Extracted page text data:

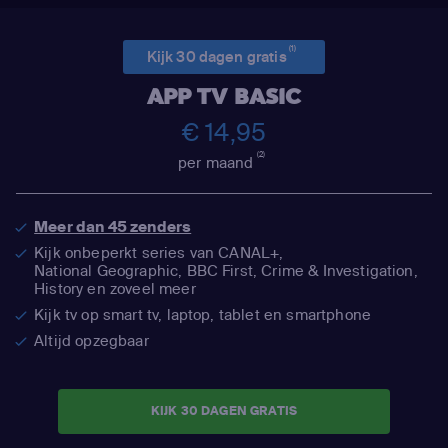
(1)
Kijk 30 dagen gratis
APP TV BASIC
€ 14,95
(2)
per maand
Meer dan 45 zenders
Kijk onbeperkt series van CANAL+,
National Geographic,
BBC First, Crime & Investigation,
History en zoveel meer
Kijk tv op smart tv, laptop, tablet en smartphone
Altijd opzegbaar
KIJK 30 DAGEN GRATIS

Work request: Print the data again, word for word, without any pictures.

Response to this task:
(1)
Kijk 30 dagen gratis
APP TV BASIC
€ 14,95
(2)
per maand
Meer dan 45 zenders
Kijk onbeperkt series van CANAL+,
National Geographic,
BBC First, Crime & Investigation,
History en zoveel meer
Kijk tv op smart tv, laptop, tablet en smartphone
Altijd opzegbaar
KIJK 30 DAGEN GRATIS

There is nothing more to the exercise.